Sambil tersenyum kecil, aku mengambil kursi guru dan mempersilakan tamu tersebut untuk duduk.
“Kelas ini jarang sekali memiliki formasi duduk yang rapi, kami terbiasa mengubahnya setiap hari, silakan,” ucapku pelan sambil memberikan kursi tersebut.
“Terima kasih,” jawabnya singkat.
Kulihat matanya memandang foto hitam-putih tersebut. Dari raut wajahnya sangat tampak bahwa ia sedang merenung.
Yang aku tahu, terakhir kali aku bertemu langsung dengannya ketika ia tidak memiliki uang untuk membayar ojek yang disewanya.
Dalam perjalanan dari bandara Adisutjipto, ia kebingungan dan meminta bantuan melalui chat grup. Aku, yang kebetulan ngekos di dekat sekolah, menganjurkannya untuk mampir.
Ternyata, ia dan si tukang ojek sama sekali tidak berunding untuk tawar-menawar di awal perjalanan sehingga keduanya kebingungan saat saya tanya mengenai biayanya. Akhirnya saya mengeluarkan dua puluh ribu untuk si tukang ojek dan ia kemudian pergi.

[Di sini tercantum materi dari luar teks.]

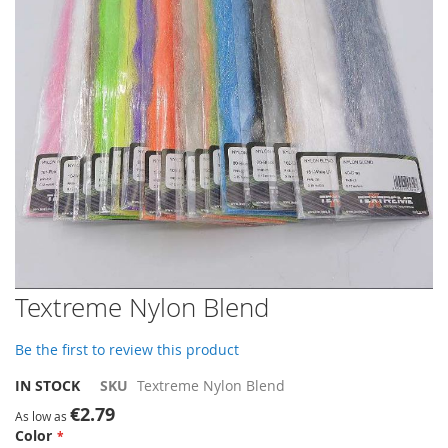
gallery
Skip
Textreme Nylon Blend
to
the
Be the first to review this product
beginning
of
IN STOCK
SKU
Textreme Nylon Blend
the
€2.79
images
As low as
Color
gallery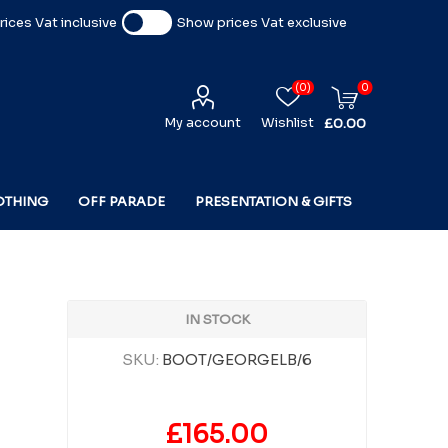
ices Vat inclusive
Show prices Vat exclusive
(0)
0
My account
Wishlist
£0.00
OTHING
OFF PARADE
PRESENTATION & GIFTS
IN STOCK
SKU:
BOOT/GEORGELB/6
£165.00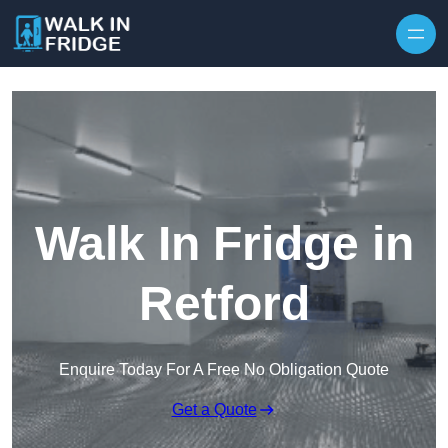
Skip to content
Walk In Fridge in
Retford
Enquire Today For A Free No Obligation Quote
Get a Quote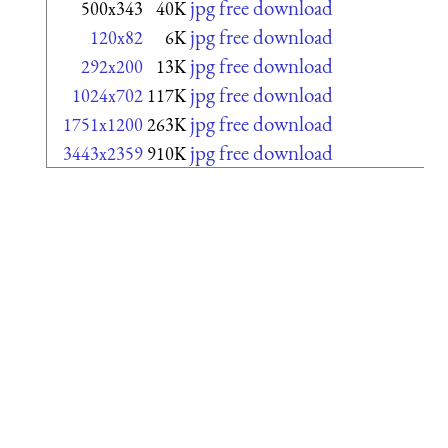
jpg free download
500x343
40K
jpg free download
120x82
6K
jpg free download
292x200
13K
jpg free download
1024x702
117K
jpg free download
1751x1200
263K
jpg free download
3443x2359
910K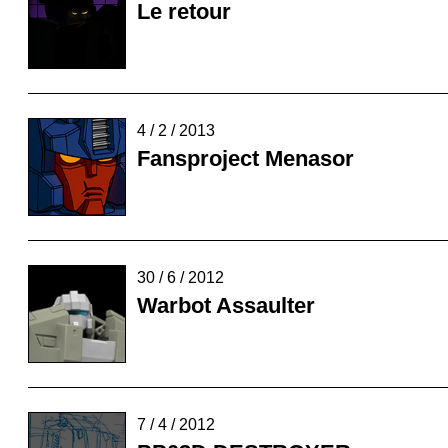
Le retour
4 / 2 / 2013
Fansproject Menasor
30 / 6 / 2012
Warbot Assaulter
7 / 4 / 2012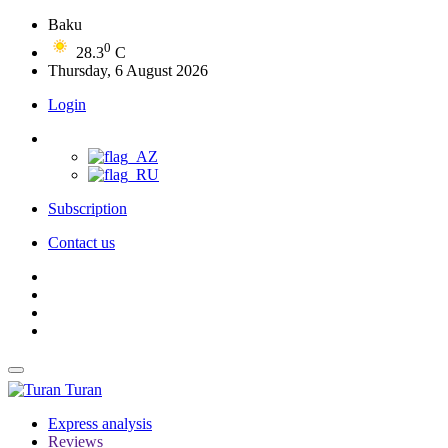
Baku
0
28.3
C
Thursday, 6 August 2026
Login
Subscription
Contact us
Turan
Express analysis
Reviews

Kemudian, aku persilakan temanku masuk dan aku perkenalkan ia dengan abangku, yang pada waktu itu sekamar denganku. Setelahnya, aku ajak ia makan di warung terdekat. Aku hadiahkan pula ia sebungkus rokok, hadiah dari seseorang yang tidak merokok.
Menjelang pergantian hari, barulah ia aku antar pulang. Entah kenapa, cuaca saat itu begitu dingin. Aku menggigil sepanjang jalan, ia yang menyadari hal itu menjadi kebingungan apakah akan melaju dengan kencang atau justru pelan-pelan.
Sesampainya di depan rumahnya, ia menyuruhku menunggu sebentar. Tidak aku sangka, ia ternyata membawakan jaket untuk aku pinjam agar aku tidak kedinginan di jalan. Jaket tersebut menjadi benda terakhir yang aku pinjam darinya.